Il pastore si è addentrato molto coraggiosamente fino a Leopoli per consegnare i beni di prima necessità raccolti a Roma dalla sua comunità. Gioele e Raul sono rimasti a Chelm per dare una mano ai volontari polacchi.
“Ho lavorato nel magazzino, ci occupavamo dello stoccaggio degli aiuti, essenzialmente dovevamo spacchettare i prodotti e riorganizzarli per tipologia e per il trasporto”, racconta Gioele. “Nel corso della nostra permanenza, abbiamo fatto alcune soste nei centri di accoglienza all’interno delle chiese che si sono aperte in maniera molto attiva. La cosa molto bella era la sinergia di tutte le istituzioni: protezione civile, comuni, volontariato laico e religioso. Lavoravano tutti come un unico corpo. Le realtà religiose si sono date molto da fare”.

La situazione al confine

Chi scappa dalla guerra vuole tornare a casa non appena le condizioni consentano di varcare nuovamente il confine, per questo la maggior parte dei rifugiati non si muove dalla Polonia per restare vicino all’Ucraina e rientrare appena possibile.
“Va disinnescata l’idea che saremo invasi da orde di ucraini, dato che non sono migranti economici – spiega il volontario di Fonte Nuova –. Vogliono rimanere in Polonia, vicini alle famiglie. Sperano che questa situazione sia temporanea e sperano di ricongiungersi lì, in Ucraina. Soprattutto per il fatto che gli uomini non possono uscire”. A uscire sono le donne che cercano di proteggere i figli. Tra gli uomini che riescono a superare il confine ci sono i papà di famiglie numerose. “La Polonia li sta accogliendo molto bene, il governo dà dei sussidi a tutti i bambini che rimangono – continua Gioele nel suo racconto –. L’organizzazione è attenta a tutte le esigenze: ci sono centri di lunga accoglienza e di transizione, in questi ultimi viene curato l’accesso al lavoro per gli adulti e alla scuola per i bambini”.
La tragedia dei bombardamenti la può leggere chiunque nelle immagini riportate dai media nazionali e locali, in tv o sul web, ma a Chelm nei centri per i rifugiati l’orrore della guerra a volte sembra lontano.
“C’è molta buona volontà da parte di tutti. Questo incontro tra fedeli di religioni diverse, affratellati dalla solidarietà, è la cosa che più mi ha rinfrancato. Dall’altra parte mi ha stupito vedere la forza delle donne ucraine, proattive e decise. L’immagine più bella la offrono i bambini: quasi inconsapevoli di quel che sta succedendo, il loro sorriso e la loro voglia di giocare sono davvero commoventi”.  

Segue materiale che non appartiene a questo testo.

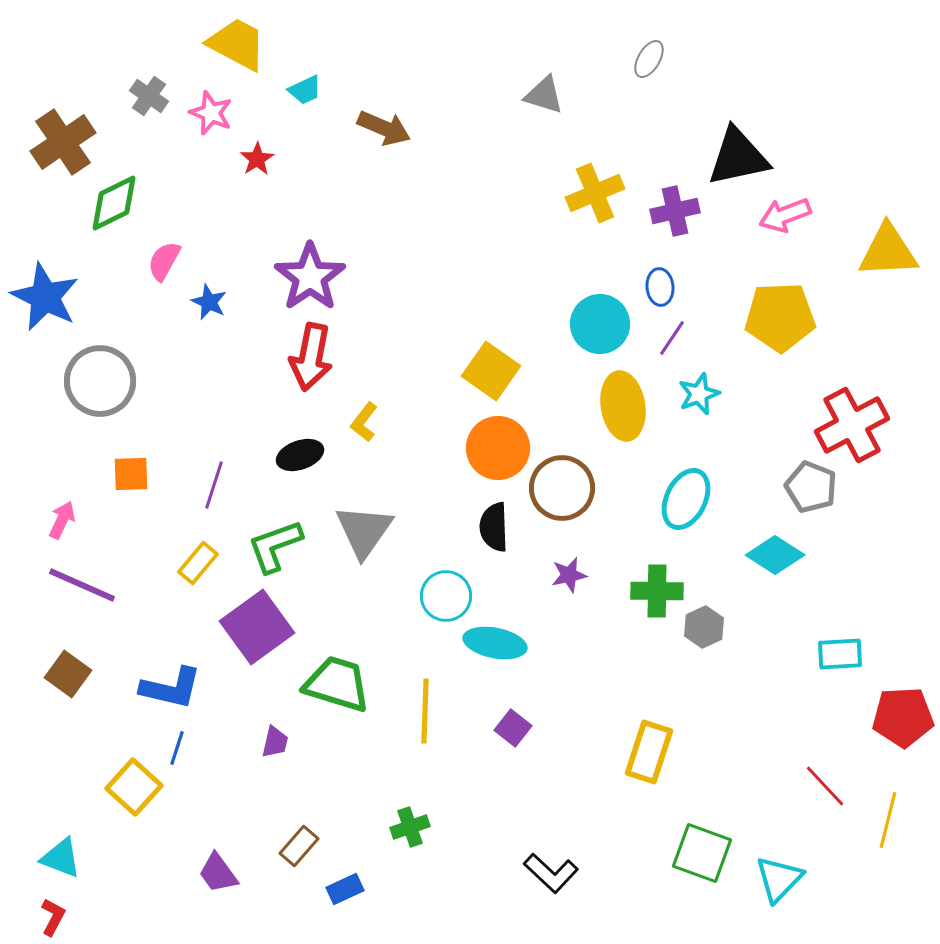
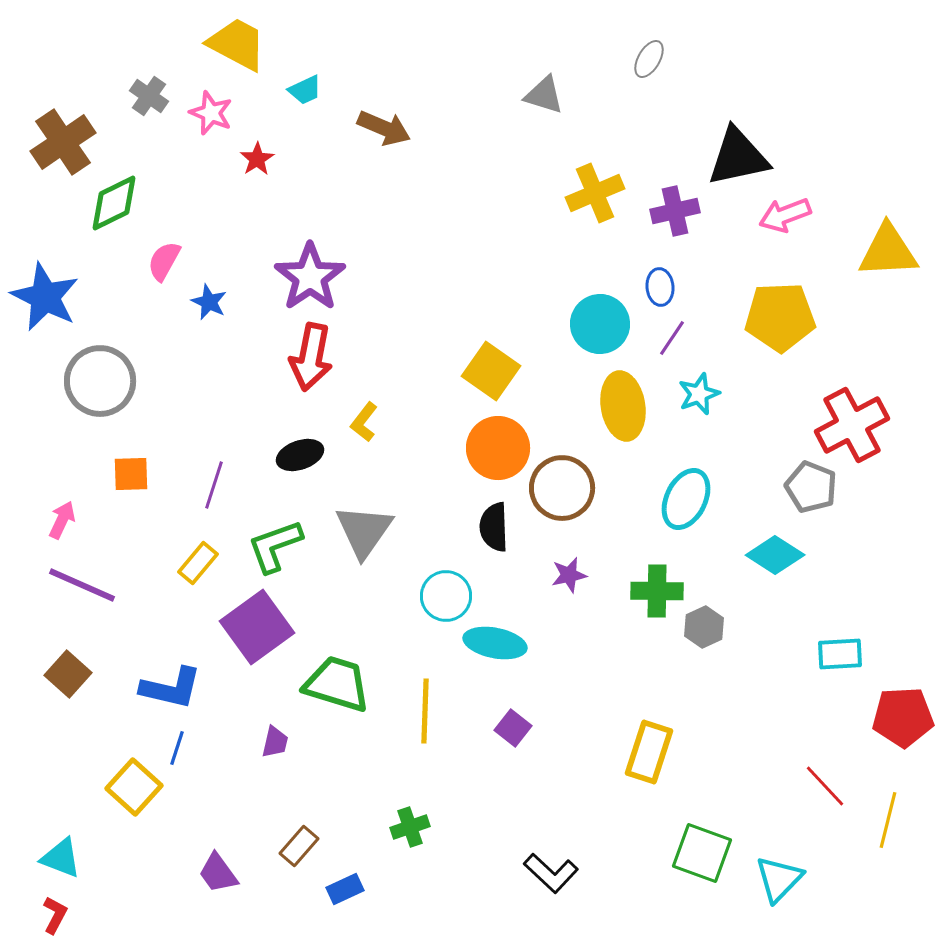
brown square at (68, 674): rotated 6 degrees clockwise
red L-shape at (53, 917): moved 2 px right, 2 px up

Il viaggio di ritorno con la babushka, la sua nipotina e il cagnolino

La settimana da volontario di Gioele si è conclusa con un lungo viaggio di ritorno in furgone assieme al pastore battista Ivano De Gasperis. Raul, il figlio del religioso, è rimasto a Chelm per offrire il suo aiuto.
“Al rientro abbiamo dato un passaggio a due donne e un ragazzo fino a Varsavia, mentre da Breslavia abbiamo condiviso il viaggio con una donna ucraina russofona e la sua nipotina dirette in Italia”. La babushka (‘nonna’ in russo) ha una figlia poliziotta che è rimasta in Ucraina per combattere con la resistenza, la ragazzina di 13 anni che è con lei soffre molto la mancanza della mamma. In questi casi comunicare è molto complicato, lo scoglio più difficile da superare è rappresentato ovviamente dalla lingua. “Tra queste persone è raro trovare qualcuno in grado di comunicare in inglese, noi ci siamo affidati a google translate che si è rivelato un prezioso alleato nel corso del viaggio di ritorno – spiega Gioele –. Per stabilire un legame con la nipote, che subiva di più la sofferenza della situazione, abbiamo trovato un simpatico escamotage: siamo riusciti a parlare con lei grazie all’interazione con il suo cagnolino”. La bambina non riusciva a consumare i pasti, provata dall’angoscia. Si è sciolta nel momento in cui i volontari hanno dato da mangiare al suo cane.
La nonna e la sua nipotina sono state accompagnate a Firenze, a casa di parenti, e i volontari hanno fatto ritorno a Roma.
“Gli aiuti ci sono, sono tanti – conclude Gioele –. C’è una grande organizzazione della macchina della solidarietà. Il ricordo di questa esperienza lo porterò sempre nel cuore”.


La scritta in lingua ucraina sul furgone: “Dobbiamo imparare a vivere insieme come fratelli o periremo insieme come stolti”, Martin Luther King.